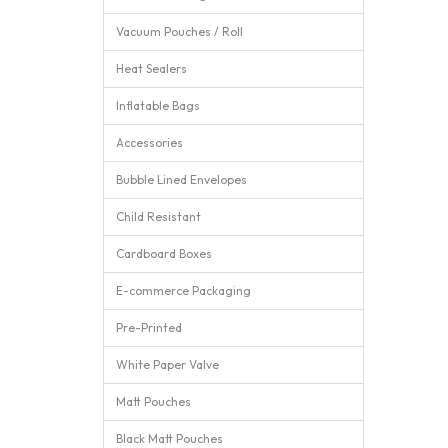
Vacuum Pouches / Roll
Heat Sealers
Inflatable Bags
Accessories
Bubble Lined Envelopes
Child Resistant
Cardboard Boxes
E-commerce Packaging
Pre-Printed
White Paper Valve
Matt Pouches
Black Matt Pouches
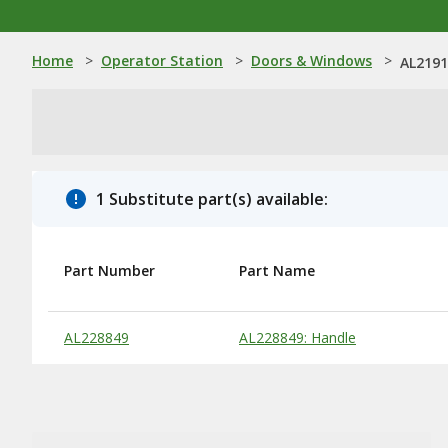
Home
>
Operator Station
>
Doors & Windows
>
AL2191
1 Substitute part(s) available:
Part Number
Part Name
Substitute Products Table
AL228849
AL228849: Handle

══════════

After dropping the pictures, please set down the lines from the beginning of the listing through the line containing "1 Substitute part(s)", both included, exactly as they stand.

Vacuum Pouches / Roll
Heat Sealers
Inflatable Bags
Accessories
Bubble Lined Envelopes
Child Resistant
Cardboard Boxes
E-commerce Packaging
Pre-Printed
White Paper Valve
Matt Pouches
Black Matt Pouches
Home
>
Operator Station
>
Doors & Windows
>
AL2191
1 Substitute part(s) available:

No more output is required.